For years, immunotherapy has been a beacon for patients without true results. It was based on a promise of therapy with manageable short-term toxicity leading to long-term survival. Now, immune therapy has jumped from the laboratory bench into clinical trials, and soon into the nearest oncologist’s office. With immunotherapy here to stay, we present a quick guide.
IMMUNE CHECKPOINT INHIBITORS
When activated by a foreign stimulus, our immune system has checks and balances that keep it from going into overdrive, attacking our bodies and causing autoimmune disease. These “inhibitory checkpoints” prevent T cells, the main workers in our immune systems, from activating. Unfortunately, cancers can use that mechanism to hide. By sending out the same signals as inhibitory checkpoints, such as PD-1 and CTLA-4, they can prevent T cells from recognizing and fighting them.
PD-1, PD-L1 and CTLA-4 inhibitors are designed to block these checkpoints so that they won’t dampen the immune system. The first approved by the FDA was Yervoy (ipilimumab), an anti-CTLA-4 treatment for metastatic melanoma. Recently, a newer class of PD-1/PD-L1 antibodies has shown remarkable benefit in a host of tumors, with the FDA approving Keytruda (pembrolizumab) and Opdivo (nivolumab) for metastatic melanoma and reviewing others for the treatment of melanoma, non-small cell lung cancer, bladder cancer and Hodgkin lymphoma.
BISPECIFIC MONOCLONAL ANTIBODIES
When the immune system is attacked, it makes antibodies, proteins that are drawn like magnets to other proteins known as antigens. Once attached to antigens, which perch on the outsides of cells, antibodies call in the immune system to destroy those cells.

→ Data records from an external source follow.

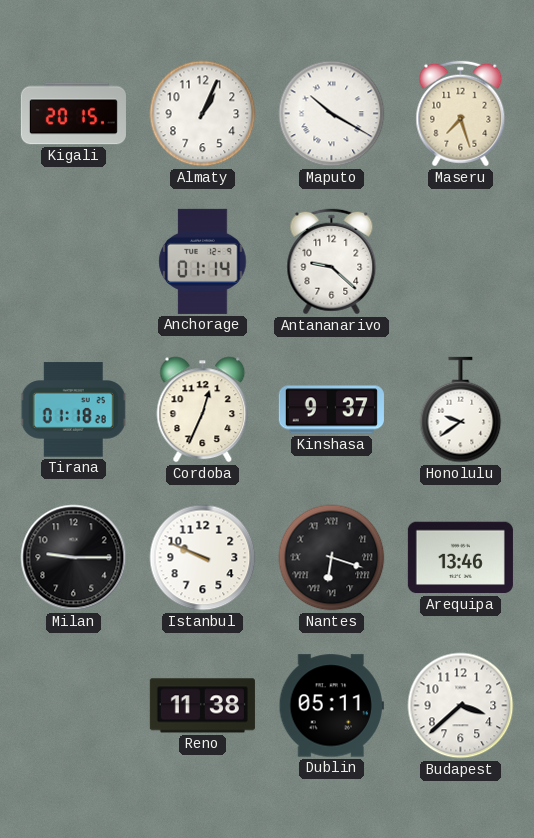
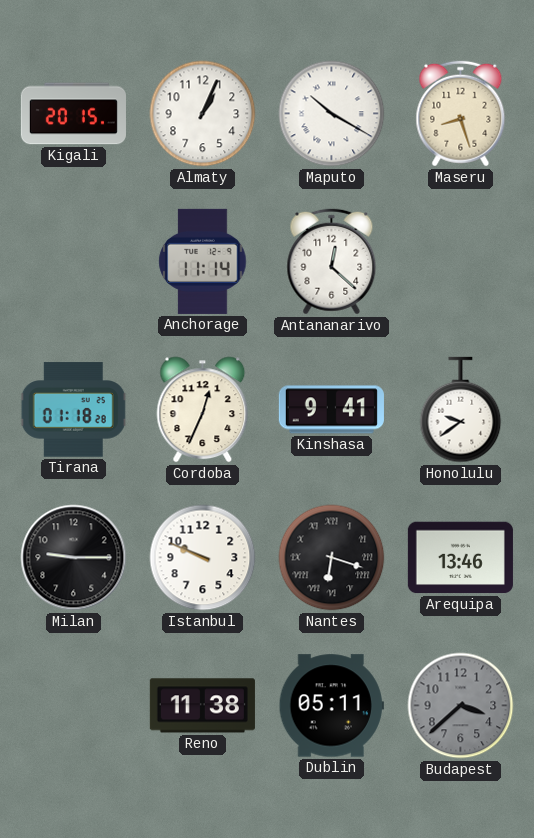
Maseru: 7:27 -> 8:27
Anchorage: 01:14 -> 11:14
Antananarivo: 9:22 -> 12:22
Kinshasa: 9:37 -> 9:41
Budapest dial: white -> grey
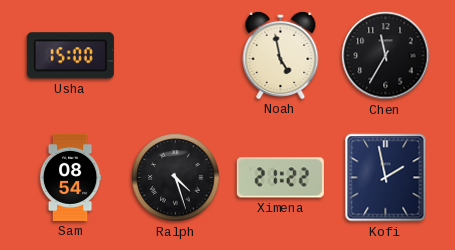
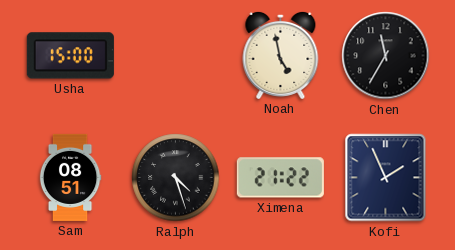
Sam: 08:54 -> 08:51
Kofi: 1:58 -> 1:56
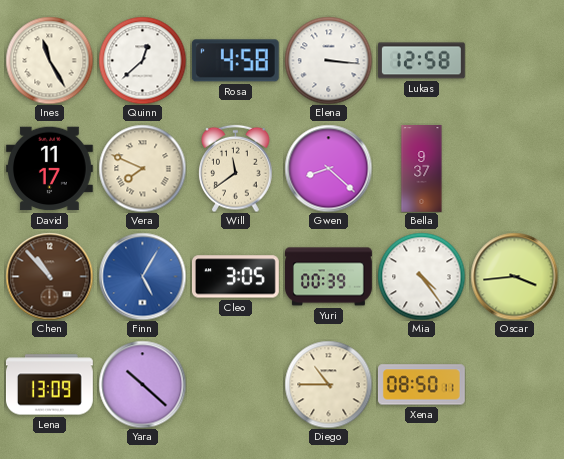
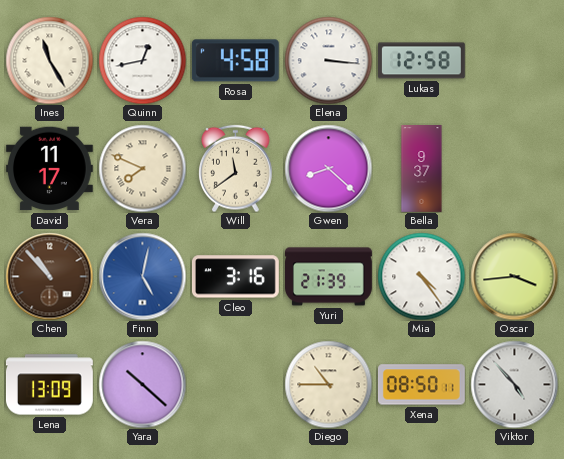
Quinn: 12:38 -> 12:43
Finn: 5:05 -> 5:02
Cleo: 3:05 -> 3:16
Yuri: 00:39 -> 21:39
Viktor: none -> 4:53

Monoclonal antibodies are designed in the lab to seek and destroy specific antigens, such as those on cancer cells. Single monoclonal antibodies cannot always fight tumors on their own, but bispecific antibodies have the power to bind to, and destroy, two different antigens present on one or many cells. One antibody enlists a T cell while the other targets a tumor of interest, thereby bringing the main partners of the immune process together and ensuring a response.
Recently, the FDA approved the first bispecific therapy, Blincyto (blinatumomab), which targets CD19, an antigen found in acute lymphoblastic leukemia, and the protein CD3, which is found on T cells.
CHIMERIC ANTIGEN RECEPTOR THERAPY
Chimeric antigen receptor (CAR) therapy is designed to help T cells recognize cancer cells and attack them. It genetically modifies T cells to express a specific protein, causing them to hone in on a particular kind of cancer cell.
A patient’s own T cells are collected, then taken to the lab and manipulated to recognize and attach to a protein found only on the surface of cancerous cells. When the CAR T cells are infused into the patient’s body, they can multiply and continue to eradicate tumors. Clinical trials have shown significant antitumor activity in neuroblastoma, chronic lymphocytic leukemia, and B cell lymphoma. Trials targeting a variety of other adult and pediatric malignancies are currently enrolling.
ADOPTIVE T-CELL THERAPY
Adoptive cell transfer uses lab techniques to enhance a good immune response that is already happening in a patient’s body. A sample of a patient’s tumor is sent to a lab, where tumor-specific T cells (tumor infiltrating lymphocytes, or TILs) are stimulated to increase in number, then returned to the patient intravenously. This method has been shown to induce complete, durable regression of certain malignancies, including a number of blood cancers and melanoma.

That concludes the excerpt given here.